Civil Liberties Act of 1988 Where it’s used

  [ si-vl li-br-teez akt uhv nine-teen-ay-tee-ayt ]

This federal law was formed as a result of the many activist efforts of Japanese American groups. All surviving American citizens and legal resident immigrants of Japanese ancestry who were incarcerated during WWII were given $20,000 and a formal presidential apology.

constitutional rights Where it’s used

Rights granted to Americans according to the US Constitution, such as the right to life, liberty, and property with equal protection of the laws. These rights cannot be taken away without due process.

Executive Order 9066 Where it’s used

  [ uhg-zeh-kyuh-tuhv or-dr nine-o-siks-siks ]

On February 19, 1942, President Franklin D. Roosevelt gave the US military the power to exclude anyone they saw as a military threat into special military areas.
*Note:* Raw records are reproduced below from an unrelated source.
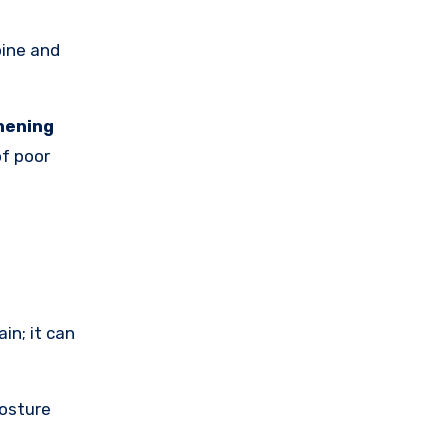
pine and
hening
f poor
in; it can
posture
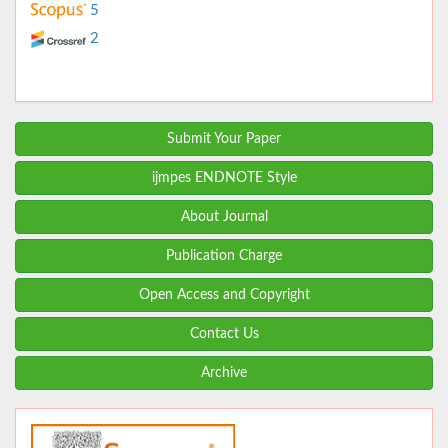
5
2
Submit Your Paper
ijmpes ENDNOTE Style
About Journal
Publication Charge
Open Access and Copyright
Contact Us
Archive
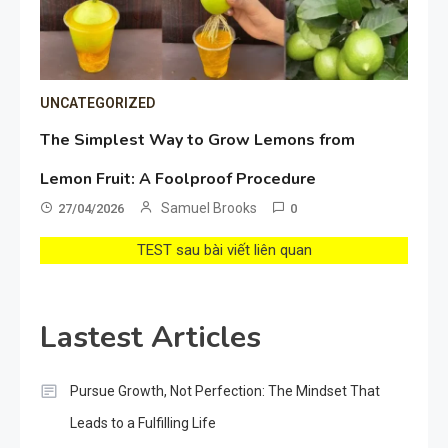
UNCATEGORIZED
The Simplest Way to Grow Lemons from
Lemon Fruit: A Foolproof Procedure
Samuel Brooks
27/04/2026
0
TEST sau bài viết liên quan
Lastest Articles
Pursue Growth, Not Perfection: The Mindset That
Leads to a Fulfilling Life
Although Americans of Japanese descent were not specifically mentioned, this led to them to be mass incarcerated.

Fourteenth Amendment Where it’s used

  [ for-teenth uh-mend-muhnt ]

Those born in the US are naturalized US citizens and have the right to life, liberty, and property with equal protection of the laws. This amendment is especially significant in showing how Japanese Americans’ constitutional rights were violated.

Immigration Act of 1924 Where it’s used

  [ i-muh-gray-shn akt uhv nine-teen-twen-tee-for ]

A federal law that denied immigration to the US from Japan and other Asian countries (except the Philippines, which was then a US colony).

Japantown Where it’s used

Neighborhoods in cities in the Western United States, like San Francisco or Seattle, which served as the center of Japanese American life and culture before World War II.

Ozawa v. United States Where it’s used

  [ ozawa vur-suhz yoo-nai-tuhd stayts ]

A Supreme Court decision that determined Japanese people and other Asians were not allowed to become US citizens.

Personal Justice Denied Where it’s used

The title of the formal 467-page report written by the Commission on Wartime Relocation and Internment of Civilians (CWRIC). The report concluded that Executive Order 9066 and wartime incarceration of Japanese Americans was not a military necessity, but instead a result of racism, wartime hysteria, and failed leadership.

reparations Where it’s used

The actions that a government or individuals take to offer an apology or give satisfaction for a wrong or injury.

redress movement Where it’s used

The term “redress” means to right a wrong or injustice, often through compensation. During the redress movement, many activist groups fought to gain reparations for Japanese Americans who were wrongfully incarcerated during World War II. These activists sought for the restoration of Japanese Americans’ civil rights, compensation for lost property, and a formal national apology.

War Relocation Authority (WRA) Where it’s used

The federal agency that managed the imprisonment of Japanese Americans. The word “relocation” inaccurately describes the action as simply moving or relocating to a new home. In reality, Japanese Americans did not have a choice and were forcibly removed from their homes.